The third prong of the familiar Lemon test prohibits “excessive government entanglement with religion.” Lemon, 403 U.S. at 613, 91 S.Ct. at 2111 (quoting Walz, 397 U.S. at 674, 90 S.Ct. at 1414). No doubt exists that “[a]bsent countervailing Free Exercise interests [of children and parents] and obligations [of the state], such involvement with religious concerns and the religious aspects of sectarian institutions [as provided for in the stipulation] clearly would create an impermissible entanglement of state and church.” Wilder III, 645 F.Supp. at 1338. The only critical Establishment Clause issue arising from the stipulation is “whether the [disputed] terms ... are reasonably necessary to protect the countervailing Free Exercise interests of children in the foster care system.” Id.
The sectarian agencies persuasively contend that the stipulation creates an additional, impermissible layer of state involvement in private religious agency practices *1351as compared to the existing statutory scheme. Specifically, the New York Human Resources Administration, through its Special Services for Children Agency (SSC), will maintain detailed records as to the religious agencies’ placement activity by religion (¶¶ 62-68), adopt policies to ensure the Free Exercise rights of all foster children at agencies (¶ 70), prevent agencies from displaying “excessive religious symbols” (¶! 70(9)), and grant the American Civil Liberties Union and other private plaintiffs the right to compel enforcement of the stipulation (If 75).

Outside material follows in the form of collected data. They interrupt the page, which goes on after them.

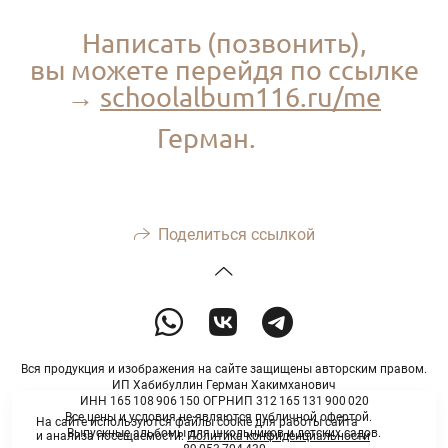
Написать (позвонить),
вы можете перейдя по ссылке
→
schoolalbum116.ru/me
Герман.
Поделиться ссылкой
Вся продукция и изображения на сайте защищены авторским правом.
ИП Хабибуллин Герман Хакимханович
ИНН 165 108 906 150 ОГРНИП 312 165 131 900 020
Все цены и условия не являются публичной офертой.
На сайте используются файлы cookie для работы сайта
Выпускные альбомы для школьников и детских садов.
и анализа посещаемости.
Политика конфиденциальности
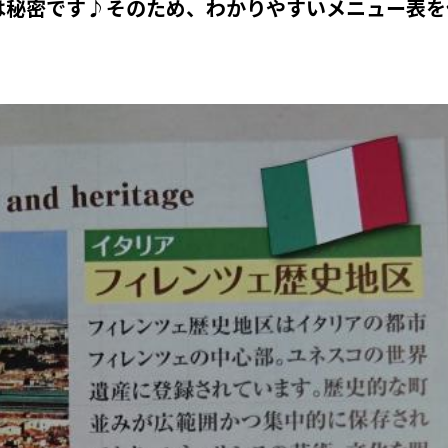
は秘密です♪そのため、わかりやすいメニュー表を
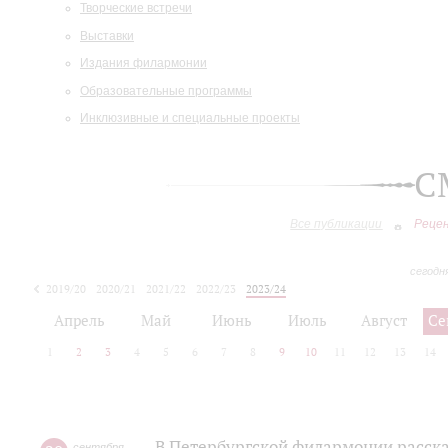
Творческие встречи
Выставки
Издания филармонии
Образовательные программы
Инклюзивные и специальные проекты
С
Все публикации
Реце
сегодн
2019/20
2020/21
2021/22
2022/23
2023/24
2024/25
2025/26
Апрель
Май
Июнь
Июль
Август
Се
1
2
3
4
5
6
7
8
9
10
11
12
13
14
В Петербургской филармонии расска
сентября
,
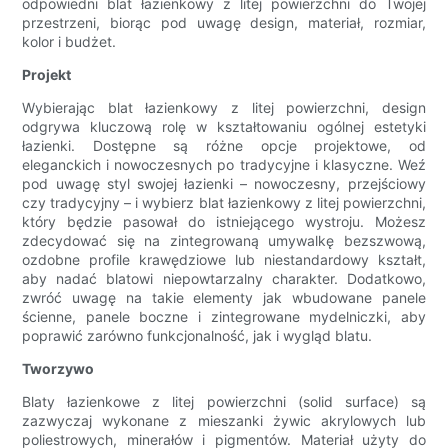
odpowiedni blat łazienkowy z litej powierzchni do Twojej
przestrzeni, biorąc pod uwagę design, materiał, rozmiar,
kolor i budżet.
Projekt
Wybierając blat łazienkowy z litej powierzchni, design
odgrywa kluczową rolę w kształtowaniu ogólnej estetyki
łazienki. Dostępne są różne opcje projektowe, od
eleganckich i nowoczesnych po tradycyjne i klasyczne. Weź
pod uwagę styl swojej łazienki – nowoczesny, przejściowy
czy tradycyjny – i wybierz blat łazienkowy z litej powierzchni,
który będzie pasował do istniejącego wystroju. Możesz
zdecydować się na zintegrowaną umywalkę bezszwową,
ozdobne profile krawędziowe lub niestandardowy kształt,
aby nadać blatowi niepowtarzalny charakter. Dodatkowo,
zwróć uwagę na takie elementy jak wbudowane panele
ścienne, panele boczne i zintegrowane mydelniczki, aby
poprawić zarówno funkcjonalność, jak i wygląd blatu.
Tworzywo
Blaty łazienkowe z litej powierzchni (solid surface) są
zazwyczaj wykonane z mieszanki żywic akrylowych lub
poliestrowych, minerałów i pigmentów. Materiał użyty do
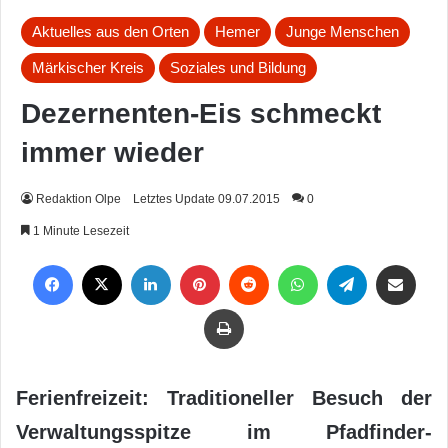
Aktuelles aus den Orten
Hemer
Junge Menschen
Märkischer Kreis
Soziales und Bildung
Dezernenten-Eis schmeckt
immer wieder
Redaktion Olpe
Letztes Update 09.07.2015
0
1 Minute Lesezeit
Facebook
X
LinkedIn
Pinterest
Reddit
WhatsApp
Telegram
Per Mail weiterleiten
Drucken
Ferienfreizeit: Traditioneller Besuch der
Verwaltungsspitze im Pfadfinder-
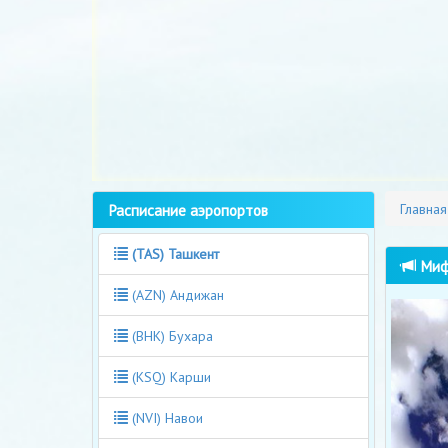
Расписание аэропортов
Главная
(TAS) Ташкент
Миф
(AZN) Андижан
(BHK) Бухара
(KSQ) Карши
(NVI) Навои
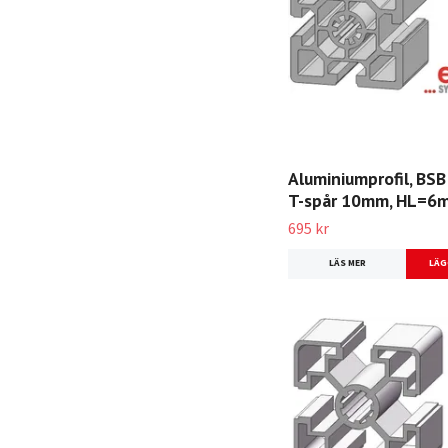
Aluminiumprofil, BSB
T-spår 10mm, HL=6m
695 kr
LÄS MER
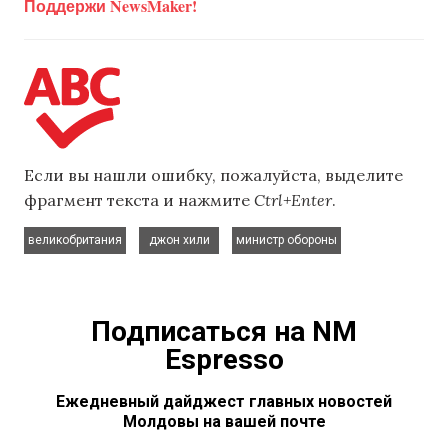
Поддержи NewsMaker!
Если вы нашли ошибку, пожалуйста, выделите
фрагмент текста и нажмите
Ctrl+Enter
.
,
,
великобритания
джон хили
министр обороны
Подписаться на NM
Espresso
Ежедневный дайджест главных новостей
Молдовы на вашей почте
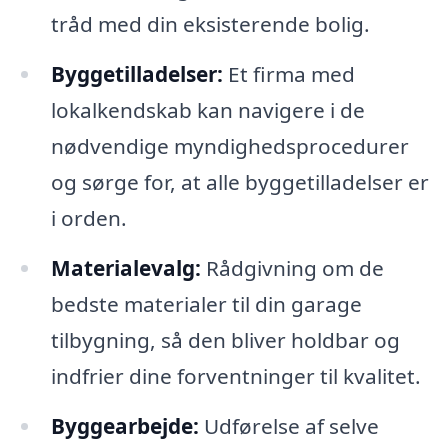
tråd med din eksisterende bolig.
Byggetilladelser:
Et firma med
lokalkendskab kan navigere i de
nødvendige myndighedsprocedurer
og sørge for, at alle byggetilladelser er
i orden.
Materialevalg:
Rådgivning om de
bedste materialer til din garage
tilbygning, så den bliver holdbar og
indfrier dine forventninger til kvalitet.
Byggearbejde:
Udførelse af selve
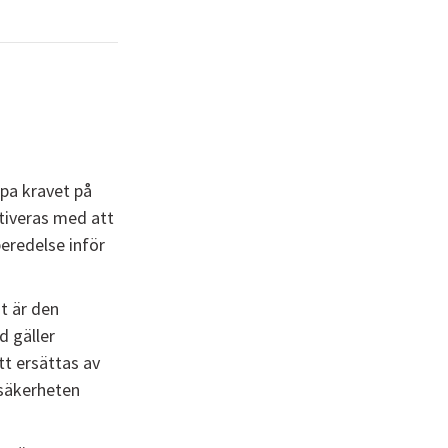
pa kravet på
tiveras med att
beredelse inför
t är den
d gäller
tt ersättas av
ksäkerheten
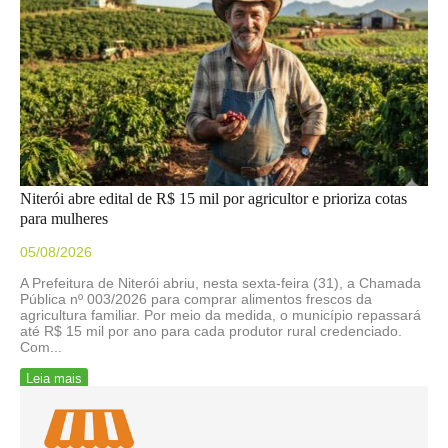
Niterói abre edital de R$ 15 mil por agricultor e prioriza cotas
para mulheres
05/08/2026
A Prefeitura de Niterói abriu, nesta sexta-feira (31), a Chamada
Pública nº 003/2026 para comprar alimentos frescos da
agricultura familiar. Por meio da medida, o município repassará
até R$ 15 mil por ano para cada produtor rural credenciado.
Com...
Leia mais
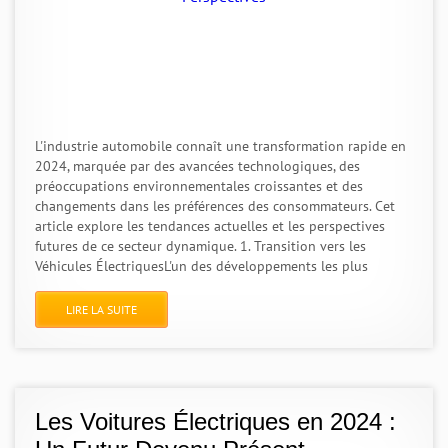
L'industrie automobile connaît une transformation rapide en
2024, marquée par des avancées technologiques, des
préoccupations environnementales croissantes et des
changements dans les préférences des consommateurs. Cet
article explore les tendances actuelles et les perspectives
futures de ce secteur dynamique. 1. Transition vers les
Véhicules ÉlectriquesL'un des développements les plus
LIRE LA SUITE
Les Voitures Électriques en 2024 :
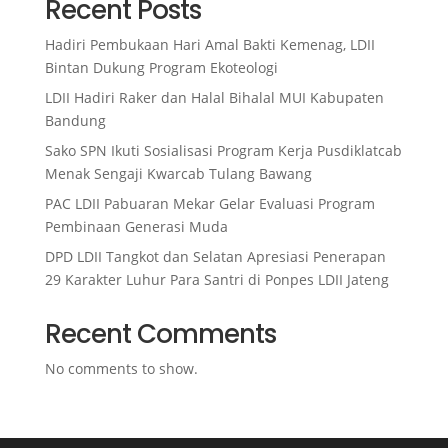
Recent Posts
Hadiri Pembukaan Hari Amal Bakti Kemenag, LDII
Bintan Dukung Program Ekoteologi
LDII Hadiri Raker dan Halal Bihalal MUI Kabupaten
Bandung
Sako SPN Ikuti Sosialisasi Program Kerja Pusdiklatcab
Menak Sengaji Kwarcab Tulang Bawang
PAC LDII Pabuaran Mekar Gelar Evaluasi Program
Pembinaan Generasi Muda
DPD LDII Tangkot dan Selatan Apresiasi Penerapan
29 Karakter Luhur Para Santri di Ponpes LDII Jateng
Recent Comments
No comments to show.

More particularly, those provisions of the stipulation that tread impermissibly on First Amendment rights are those which involve the imposition and enforcement of certain conditions designed to protect the religious practices of foster children in religious oriented institutions. A more detailed account of the specific objectionable provisions is unnecessary in light of the fact that “[a]ll parties acknowledge that the settlement contemplates additional administrative or monitoring functions to be performed by the SSC, the settlement panel and, to some extent, the Court.” Wilder III, 645 F.Supp. at 1334.
II
The majority justifies the additional entanglement outlined in the stipulation by distinguishing education from child care, by restricting consideration of possible Establishment Clause infirmities only to conduct that will inevitably occur, by crafting a judicial narrowing of the scope of II 70(9), and by speculating that 1170(9) will not actually be enforced in practice.

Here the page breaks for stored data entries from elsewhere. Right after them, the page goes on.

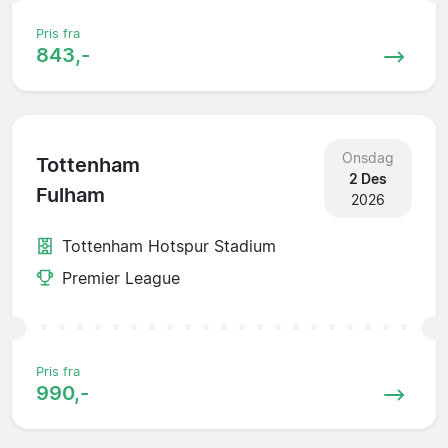
Pris fra
843,-
Onsdag
Tottenham
2 Des
Fulham
2026
Tottenham Hotspur Stadium
Premier League
Pris fra
990,-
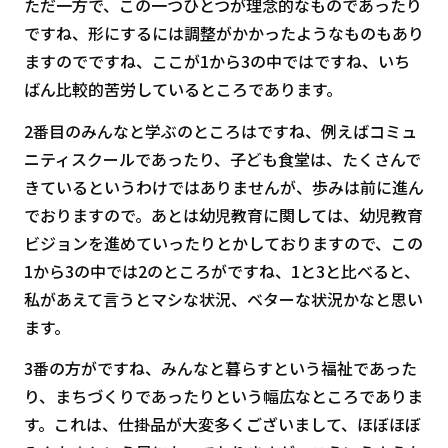
ただ一方で、この一つひとつが理念的なものであったり
ですね、形にするには調整がかかったようなものもあり
ますのでですね、ここが1から3の中ではですね、いち
ばん比較的苦労しているところであります。
2番目のみんなと学ぶのところはですね、例えばコミュ
ニティスクールであったり、子ども食堂は、たくさんで
きているというわけではありませんが、歩みは前に進ん
でおりますので。あとは幼児教育に関しては、幼児教育
ビジョンを進めていったりとかしておりますので、この
1から3の中では2のところがですね、1と3と比べると、
私があえて言うとマシな状況、ベターな状況かなと思い
ます。
3番の方がですね、みんなと暮らすという福祉であった
り、まちづくりであったりという幅広なところでありま
す。これは、仕掛品が大変多くございまして、ほぼほぼ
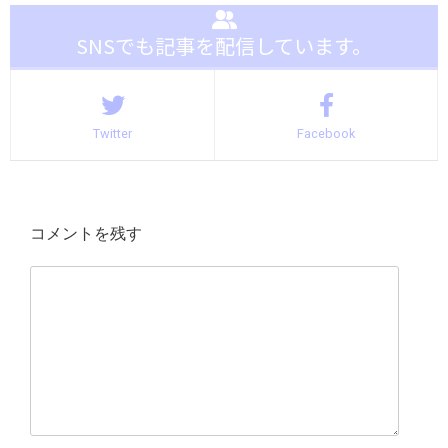
SNSでも記事を配信しています。
Twitter
Facebook
コメントを残す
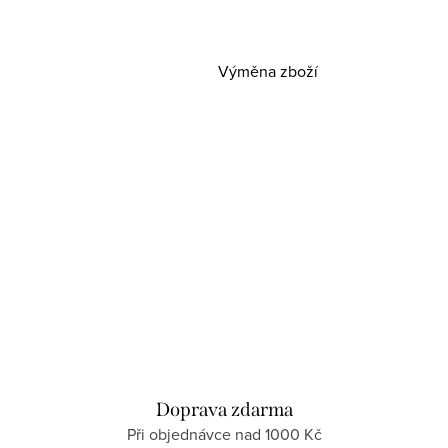
Výměna zboží
Doprava zdarma
Při objednávce nad 1000 Kč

Concededly, the state’s obligation in the child care context does distance this case to some degree from Aguilar and Grand Rapids, which tolerate virtually no entanglement in the private religious education context. Aguilar v. Felton, 473 U.S. 402, 105 S.Ct. 3232, 87 L.Ed.2d 290 (1985); Grand Rapids School Dist. v. Ball, 473 U.S. 373, 105 S.Ct. 3216, 87 L.Ed.2d 267 (1985). But the ingenious devices drawn by the majority to revise the stipulation in the face of remaining entanglement problems instead simply reveal their excessiveness. First, if the display of religious symbols only becomes excessive when Free Exercise rights are actually violated, as the majority holds by endorsing the district court’s narrowing of the religious practices and enforcement provisions (¶¶ 70(9) and 75), then the stipulation itself should reflect this construction. No matter how ¶ 70(9) is narrowed, the determination of whether particular religious symbols violate a child’s Free Exercise right involves an unconstitutional state inquiry into religious practices. Second, rather than base approval of questionable provisions on the prediction that they will not be enforced, the stipulation should be remanded to the district court to excise those provisions.

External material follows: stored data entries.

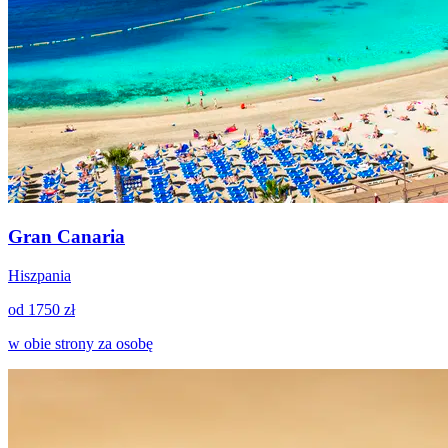
Gran Canaria
Hiszpania
od 1750 zł
w obie strony za osobę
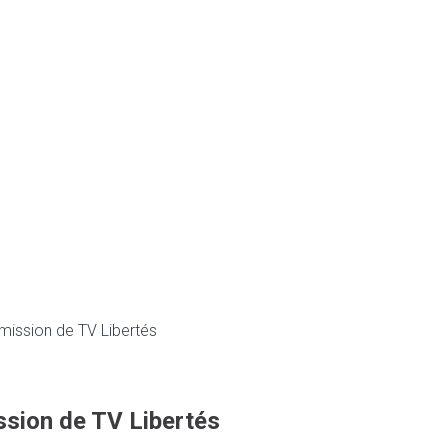
émission de TV Libertés
ssion de TV Libertés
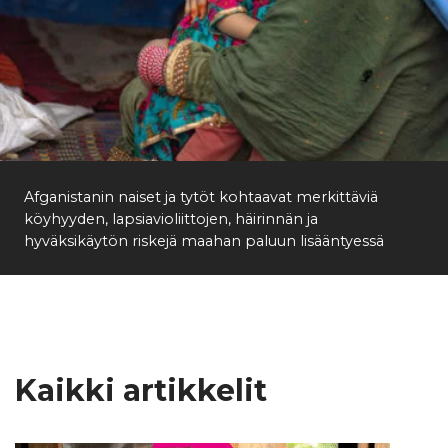
Afganistanin naiset ja tytöt kohtaavat merkittäviä
köyhyyden, lapsiavioliittojen, häirinnän ja
hyväksikäytön riskejä maahan paluun lisääntyessä
Kaikki artikkelit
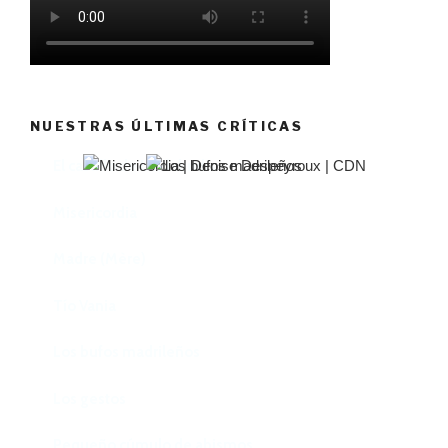
NUESTRAS ÚLTIMAS CRÍTICAS
El castillo de Lindabridis
Misericordia
Madre (Mère)
Tío Vania
Los bufos madrileños
Los gestos
Pequeño cúmulo de abismos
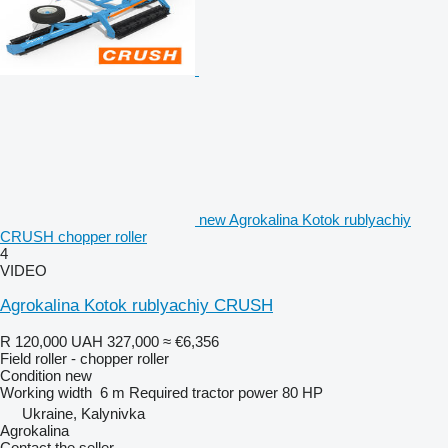
new Agrokalina Kotok rublyachiy
CRUSH chopper roller
4
VIDEO
Agrokalina Kotok rublyachiy CRUSH
R 120,000
UAH 327,000
≈ €6,356
Field roller - chopper roller
Condition
new
Working width
6 m
Required tractor power
80 HP
Ukraine, Kalynivka
Agrokalina
Contact the seller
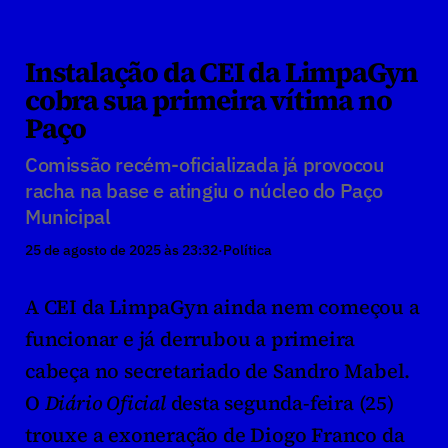
Instalação da CEI da LimpaGyn 
cobra sua primeira vítima no 
Paço
Comissão recém-oficializada já provocou 
racha na base e atingiu o núcleo do Paço 
Municipal
25 de agosto de 2025 às 23:32
·
Política
A CEI da LimpaGyn ainda nem começou a 
funcionar e já derrubou a primeira 
cabeça no secretariado de Sandro Mabel. 
O 
Diário Oficial
 desta segunda-feira (25) 
trouxe a exoneração de Diogo Franco da 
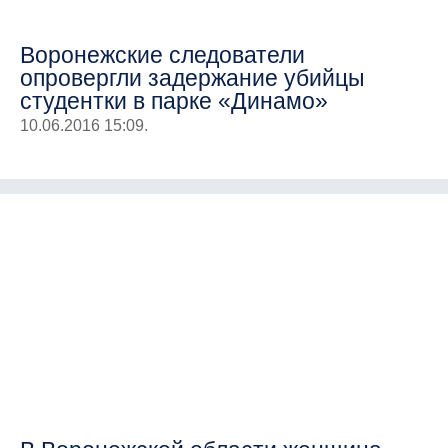
Воронежские следователи
опровергли задержание убийцы
студентки в парке «Динамо»
10.06.2016 15:09.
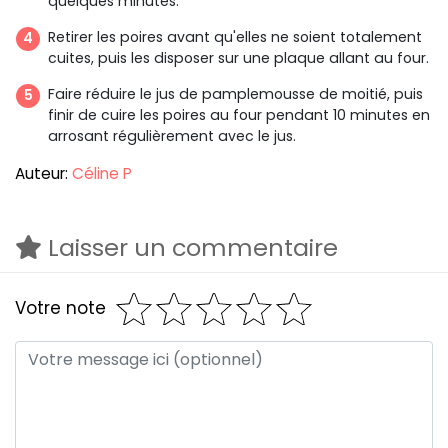
quelques minutes.
Retirer les poires avant qu'elles ne soient totalement
cuites, puis les disposer sur une plaque allant au four.
Faire réduire le jus de pamplemousse de moitié, puis
finir de cuire les poires au four pendant 10 minutes en
arrosant régulièrement avec le jus.
Auteur:
Céline P
Laisser un commentaire
Votre note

The overburdensome entanglement is easily illustrated. The City or a plaintiff is entitled under 1170(9) and ¶ 75 to protest and obtain the removal of a religious agency’s use of its religious symbols. In this case, for example, a Star of David or the Cross point beyond themselves to express faith in the source of that which is of ultimate concern. The stipulation’s grant of state power to order the sectarian agencies to remove fundamental expressions of their faith totally obliterates the barrier that must be maintained between church and state.
The stipulation reflects an unbalanced preoccupation with Free Exercise rights, which leads to impermissible entanglement under the Establishment Clause. The proposed state involvement in the religious affairs of foster children comes dangerously close to the “custom-tailoring” of each child’s religious training and observance that the district court initially recognized would involve “hopelessly” excessive entanglement. Wilder I, 385 F.Supp. at 1029.
There is, of course, the danger of creating a “Catch-22” paradox “whereby aid must be supervised to ensure no entanglement but the supervision itself is held to cause an entanglement.” Aguilar, 105 S.Ct. at 3243 (Rehnquist, J., dissenting); see Wallace v. Jaffree, 472 U.S. 38, 105 S.Ct. 2479, 2491, 86 L.Ed.2d 29 (1985) (Rehnquist, J., dissenting); Wilder III, 645 *1352F.Supp. at 1334 n. 32. Here, the potential trap is that any mechanisms created to guard Free Exercise rights might inevitably entail excessive entanglement. In private religious education cases, like Aguilar and Grand Rapids, the problem can be avoided by eliminating the aid and the entanglements. In the foster child care context, the social services provided are required by the state constitution and state law and the solution is inevitably more delicate.
Ill
Of course, as the majority notes, the sectarian agencies receive public funding for the services they provide to foster care children. But the religious cost for this funding, as contemplated in the stipulation, is that these religiously affiliated agencies are compelled against their will to put themselves into the hands of the plaintiffs who may—with the power of state exercised by means of a court order — force them to stop displaying the symbols of their faith. The majority rationalizes this unconstitutional provision by saying that it is not certain that plaintiffs will ever exercise such right. It then observes that the provision in the stipulation itself is a “symbol” reminding the sectarian agencies of the price they pay upon acceptance of public funds. It is ironic that the majority characterizes the restriction on displays of religious symbols itself as a “symbol” or reminder that acceptance of public funds carries with it the obligation of religious neutrality. The attempt to transform an operative term of the settlement—1170(9)—into a symbolic reminder reveals both the unenforceability of 1170(9) and the dangers inherent in its attempted enforcement. The provision is unenforceable because monitoring a religious symbol’s effect on a child’s beliefs is an impossible task. The attempt to enforce this provision necessarily requires the state to engage in this impossible task, which is precisely the type of involvement in religious affairs that the state ought to and—even in the foster care context—can avoid. Granting the state an invasive power to order the removal of what the panel deems “excessive" religious symbols unconstitutionally entangles the state in matters of religion. The sectarian agencies could well decline to provide their essential services when the conditions attached to participation in the program trench on deeply held religious convictions.
It strikes me that the district court and the parties — who have already successfully overcome many constitutional difficulties in New York’s foster care system — could re-craft better than this Court relevant portions of the stipulation in order to excise unwarranted and impermissible entanglements. The excessive degree of government entanglement in religious matters included in the stipulation is not reasonably necessary to ensure the Free Exercise rights of foster children. Thus, under the third prong of Lemon, the stipulation is constitutionally infirm.
For the reasons stated above, I dissent and vote to remand this case to the district court for it to eliminate these constitutionally objectionable features from the otherwise well-designed stipulation.